Refactoring in a large code base

Chris Angelico rosuav at gmail.com
Fri Jan 22 07:28:05 EST 2016


On Fri, Jan 22, 2016 at 10:54 PM, Marko Rauhamaa <marko at pacujo.net> wrote:
> Chris Angelico <rosuav at gmail.com>:
>
>> On Fri, Jan 22, 2016 at 9:19 PM, Marko Rauhamaa <marko at pacujo.net> wrote:
>> So what do you do with a huge program?
>
> Modularize. Treat each module as a separate product with its own release
> cycle, documentation, apis, ownership etc.
>
> What is a reasonable size of a module? It is something you would
> consider replacing with a new implementation with a moderate effort
> (say, in a single quarter).
>
>> CPython is a large and complex program. How do you propose doing it
>> "right"?
>
> I don't know CPython specifically to give solid recommendations, but I
> would imagine the core language engine should be in a repository
> separate from the standard library, and most standard library modules
> should be in their respective repositories and have their individual
> internal release cycles.
>
> A CPython release would then weave the package together from the
> components that were previously (internally) released.

Okay.

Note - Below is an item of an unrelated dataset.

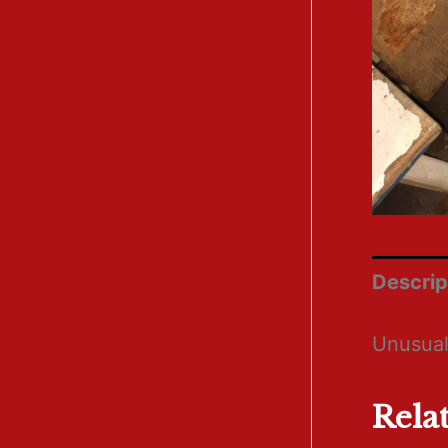
Descrip
Unusual
Rela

So let's suppose we strip out huge slabs of the standard library
and make an absolutely minimal "base library", with an "extended
library" that can run on its own separate release cycle. (This has
already been discussed; the biggest problems with the idea aren't
technical, but logistical - not just for the Python devs but for
everyone who has to get approval for software upgrades.) Let's suppose
the base library consists of just the modules necessary for a basic
invocation:

rosuav at sikorsky:~$ python3 -c 'import sys; print(sorted(sys.modules.keys()))'
['__main__', '_codecs', '_collections_abc', '_frozen_importlib',
'_frozen_importlib_external', '_imp', '_io', '_signal',
'_sitebuiltins', '_stat', '_sysconfigdata', '_thread', '_warnings',
'_weakref', '_weakrefset', 'abc', 'builtins', 'codecs', 'encodings',
'encodings.aliases', 'encodings.latin_1', 'encodings.utf_8', 'errno',
'genericpath', 'io', 'marshal', 'os', 'os.path', 'posix', 'posixpath',
'site', 'stat', 'sys', 'sysconfig', 'zipimport']

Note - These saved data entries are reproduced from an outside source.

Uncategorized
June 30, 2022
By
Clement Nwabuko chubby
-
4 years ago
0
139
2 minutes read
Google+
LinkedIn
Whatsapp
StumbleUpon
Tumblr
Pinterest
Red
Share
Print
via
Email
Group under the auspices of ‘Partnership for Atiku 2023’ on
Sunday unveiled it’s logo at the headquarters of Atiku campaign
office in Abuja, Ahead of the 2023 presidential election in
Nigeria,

Alright. Can you rewrite all of those modules in three months? Not
even digging into the language itself, just the base library. This is
the bare minimum to get a viable Python execution environment going
(you might be able to cut it down a bit, but not much), so it can't be
modularized into separate projects.

And then there's the language itself. The cpython/Python directory has
58 .c files, many of which are closely tied to each other. The
cpython/Objects directory has another 39, representing specific object
types (bytes, tuple, range, method) that are implemented in C. And
cpython/Parser has 17 more just to handle the language parser. Edits
often affect multiple files and must be kept in sync. How would you
modularize that out? Which part would you spin off as a separate
project with its own release cycle? The garbage collector? The string
object? The peephole optimizer? The import machinery? Each of these is
already too big to rewrite in three months, plus they're fairly
tightly linked to all the other modules. All that code represents the
accumulation of hundreds of thousands of fixes to prevent tens of
millions of bugs (some of which will be visible on bugs.python.org,
but most would have been found and prevented during early testing);
throwing the code away means throwing all that away.

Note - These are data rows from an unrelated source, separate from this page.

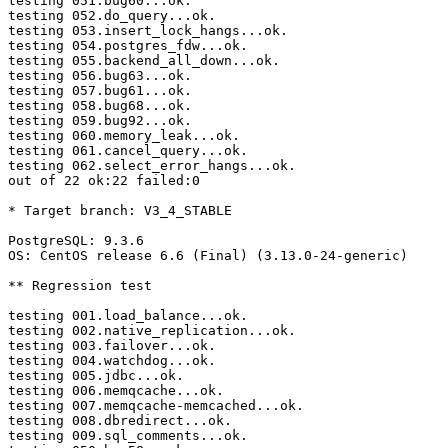
testing 051.bug60...ok.

testing 052.do_query...ok.

testing 053.insert_lock_hangs...ok.

testing 054.postgres_fdw...ok.

testing 055.backend_all_down...ok.

testing 056.bug63...ok.

testing 057.bug61...ok.

testing 058.bug68...ok.

testing 059.bug92...ok.

testing 060.memory_leak...ok.

testing 061.cancel_query...ok.

testing 062.select_error_hangs...ok.

out of 22 ok:22 failed:0

* Target branch: V3_4_STABLE

PostgreSQL: 9.3.6

OS: CentOS release 6.6 (Final) (3.13.0-24-generic)

** Regression test

testing 001.load_balance...ok.

testing 002.native_replication...ok.

testing 003.failover...ok.

testing 004.watchdog...ok.

testing 005.jdbc...ok.

testing 006.memqcache...ok.

testing 007.memqcache-memcached...ok.

testing 008.dbredirect...ok.

testing 009.sql_comments...ok.
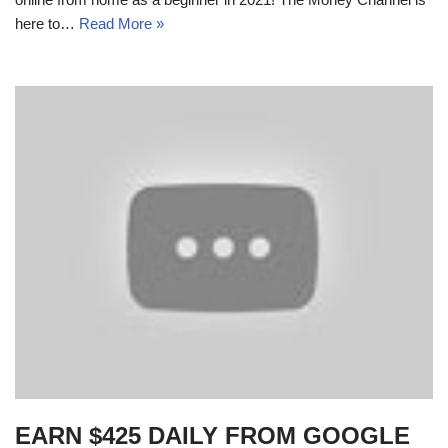
here to…
Read More »
EARN $425 DAILY FROM GOOGLE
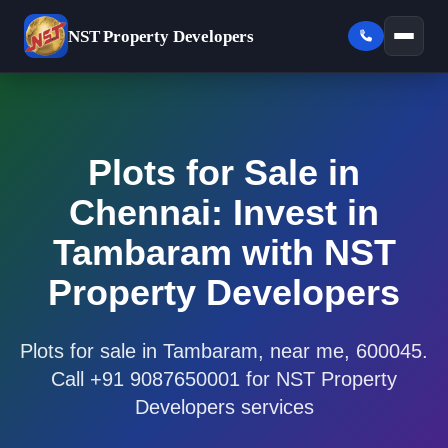
NST
Property Developers
Plots for Sale in
Chennai: Invest in
Tambaram with NST
Property Developers
Plots for sale in Tambaram, near me, 600045.
Call +91 9087650001 for NST Property
Developers services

http://www.joelonsoftware.com/articles/fog0000000069.html

I don't agree with everything Joel says, but seriously, do not waste
your time with a full rewrite - even in theory. And I can say this
from hard experience on both sides. I have an active project for a MUD
server, which was originally deployed as a byte-oriented service (it
took ASCII-compatible bytes from clients and sent those same octets
out to other clients). When I decided that the server should work with
Unicode text internally (expecting and transmitting UTF-8), I kept on
coming across stupid problems where the code had been written with
faulty assumptions, and I had to keep on fixing those. Would it have
been better to throw the code away and start over? Well, let me tell
you, it would certainly have made the Unicode handling a lot easier,
so if you're looking at starting your own project, make sure you learn
from my hassles and bake in Unicode support from the start! But that
would have meant throwing away all the bugfixes for all the bugs that
I'd noticed across the years, such as:

1) On login, typing "quit" when prompted for a user name or password
would log you out. The "passwd" (change password) command had to also
prevent you from *setting* your password to "quit", because that would
effectively lock your account against login.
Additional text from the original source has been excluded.